[Stored dataset items]
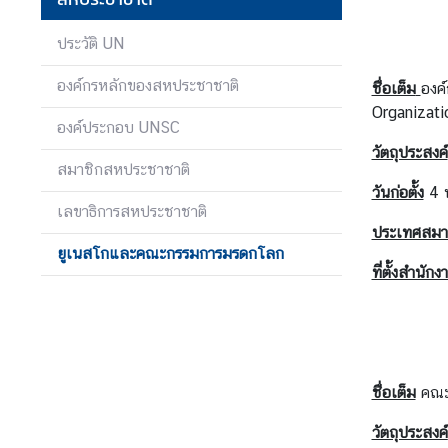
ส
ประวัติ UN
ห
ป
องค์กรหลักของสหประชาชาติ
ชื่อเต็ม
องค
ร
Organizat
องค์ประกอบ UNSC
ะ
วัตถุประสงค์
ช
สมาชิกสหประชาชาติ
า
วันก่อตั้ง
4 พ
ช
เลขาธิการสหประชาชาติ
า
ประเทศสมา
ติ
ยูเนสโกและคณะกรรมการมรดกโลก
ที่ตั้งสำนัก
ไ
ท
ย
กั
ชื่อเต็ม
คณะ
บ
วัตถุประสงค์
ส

* * *

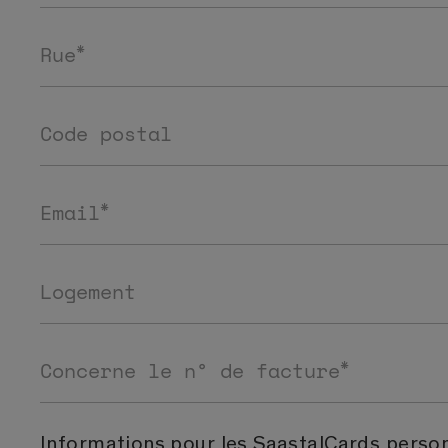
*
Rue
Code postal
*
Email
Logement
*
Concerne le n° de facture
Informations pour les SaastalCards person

**TASK**
Restate word for word the lines of the data above, starting at the line containing "Concerne le n° de facture" and ending at the line containing "Informations pour les SaastalCards person", both included, and nothing more.

**EXERCISE OUTPUT**
Concerne le n° de facture
Informations pour les SaastalCards person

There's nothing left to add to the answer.